To establish a more accurate prevalence estimate, we conducted a nationwide random telephone survey using a validated screening instrument embedded in a structured interview.
Method
Data and Sampling
The data were generated in the spring and summer of 2004 from our national household telephone survey, which interviewed 2,513 adults ages 18 and older. The survey addressed shopping and buying attitudes and behaviors and their consequences and respondents’ financial and demographic data.
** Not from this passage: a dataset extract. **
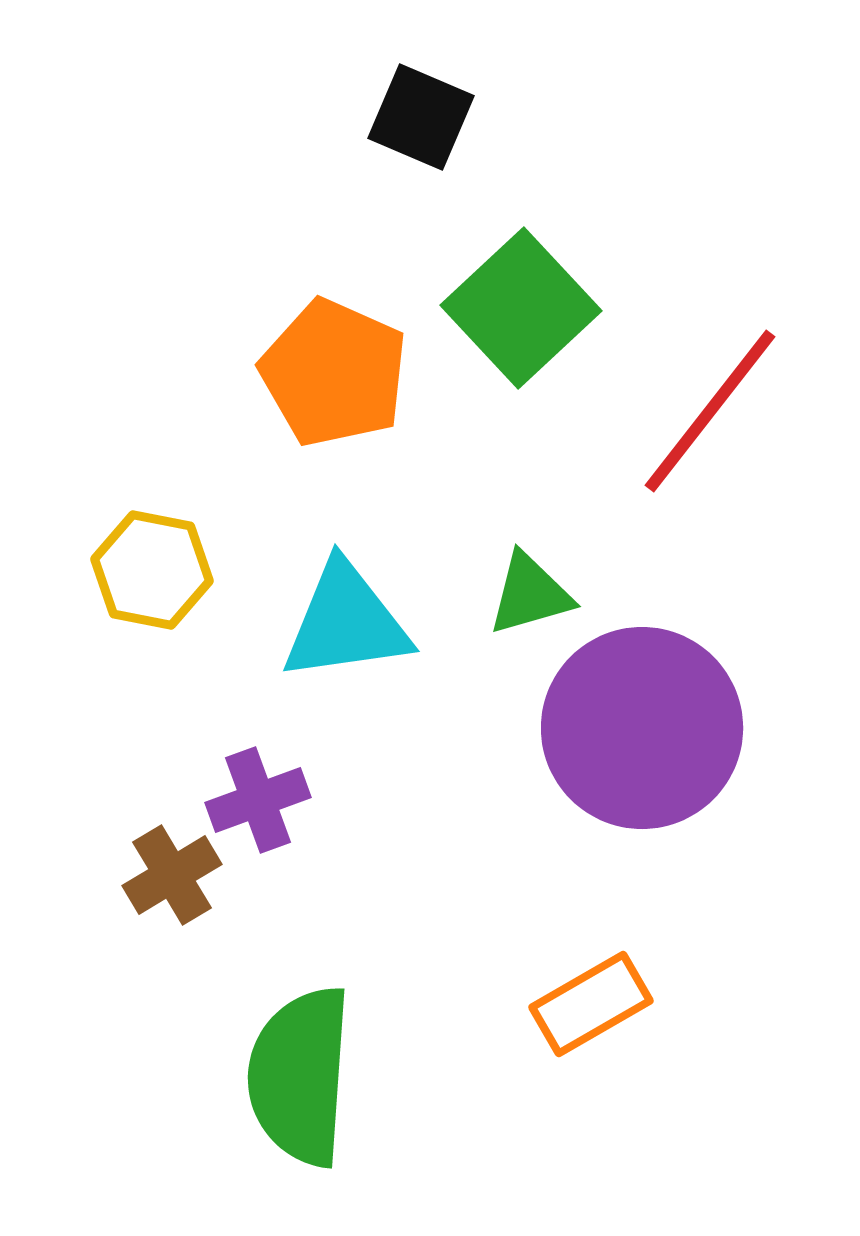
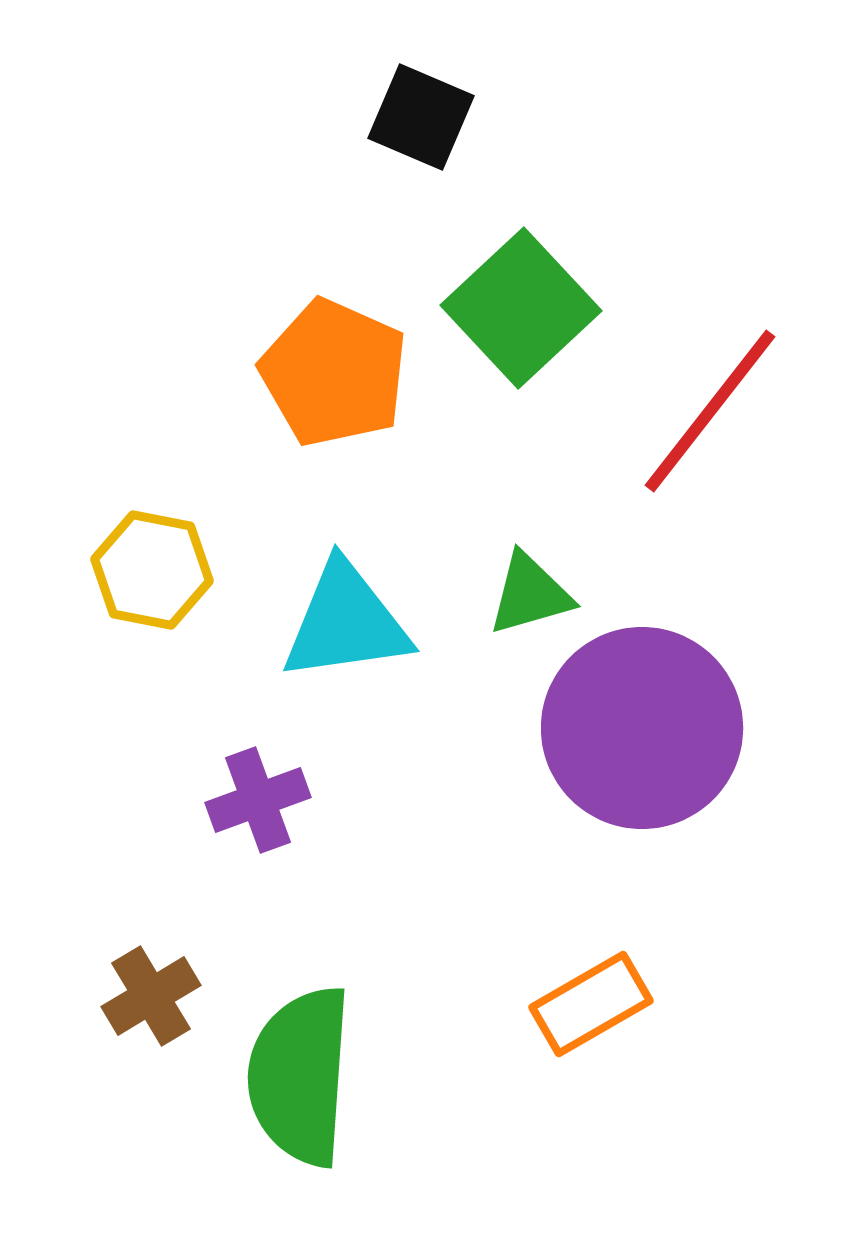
brown cross: moved 21 px left, 121 px down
The interviews were conducted from the Social and Behavioral Research Institute, California State University, San Marcos, by interviewers with an average of 14 months of experience in health-related telephone surveys and specific training for this project. The Social and Behavioral Research Institute conducts health surveys for the federal Health and Human Services Agency and the Centers for Disease Control and Prevention, numerous health agencies, and academic researchers. The interviewers used a computer-assisted telephone interviewing system that guarded against errors of omission and presentation. As an additional quality control measure, the first author monitored pilot interviews and provided feedback. During the data-collection phase, supervisors monitored performance during random interviews. To obtain informed consent, interviewers identified themselves, the survey organization, the study sponsor and survey topic, and stated that the interview was voluntary, anonymous, included no incentive, was terminable by the respondent at any time, and might be monitored by a supervisor. The interview was conducted with the first person ages 18 or older answering the telephone. Interviews averaged 11.3 minutes.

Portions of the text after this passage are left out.